* _WHAT YOU HAVE TO DO_:
Quote the records that follow in full and exactly; leave out the pictures.

* _RECORDS_:
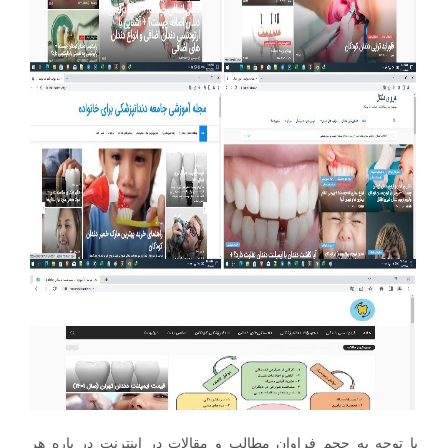
با توجه به حجم فراوان مطالب و مقالات در اینترنت در باره هر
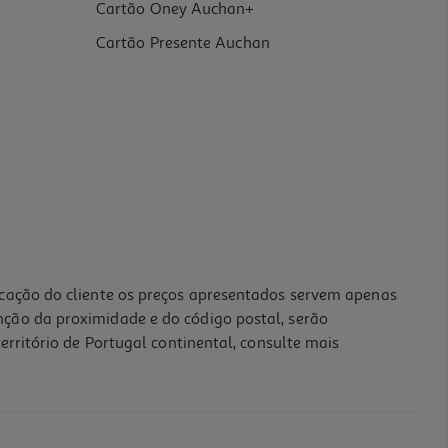
Cartão Oney Auchan+
Cartão Presente Auchan
icação do cliente os preços apresentados servem apenas
nção da proximidade e do código postal, serão
erritório de Portugal continental, consulte mais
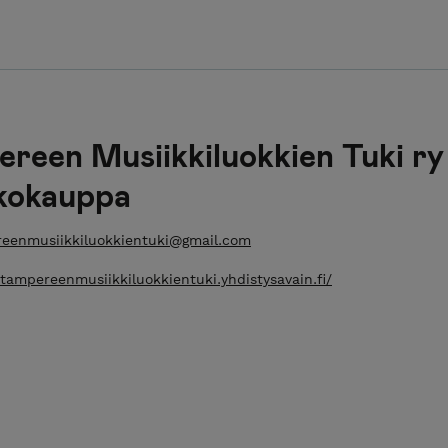
reen Musiikkiluokkien Tuki ry
kokauppa
eenmusiikkiluokkientuki@gmail.com
/tampereenmusiikkiluokkientuki.yhdistysavain.fi/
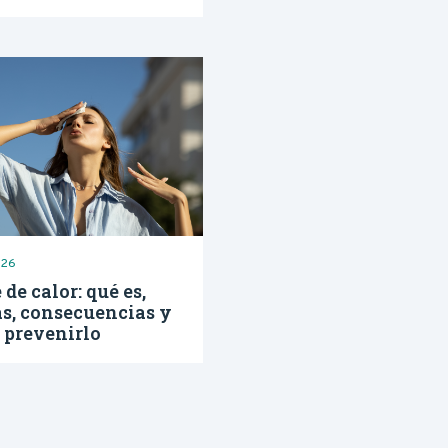
026
 de calor: qué es,
s, consecuencias y
 prevenirlo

* _SOLVED PROBLEM_:
با توجه به حجم فراوان مطالب و مقالات در اینترنت در باره هر
Cartão Oney Auchan+
Cartão Presente Auchan
icação do cliente os preços apresentados servem apenas
nção da proximidade e do código postal, serão
erritório de Portugal continental, consulte mais
reen Musiikkiluokkien Tuki ry
kokauppa
eenmusiikkiluokkientuki@gmail.com
/tampereenmusiikkiluokkientuki.yhdistysavain.fi/
026
 de calor: qué es,
s, consecuencias y
 prevenirlo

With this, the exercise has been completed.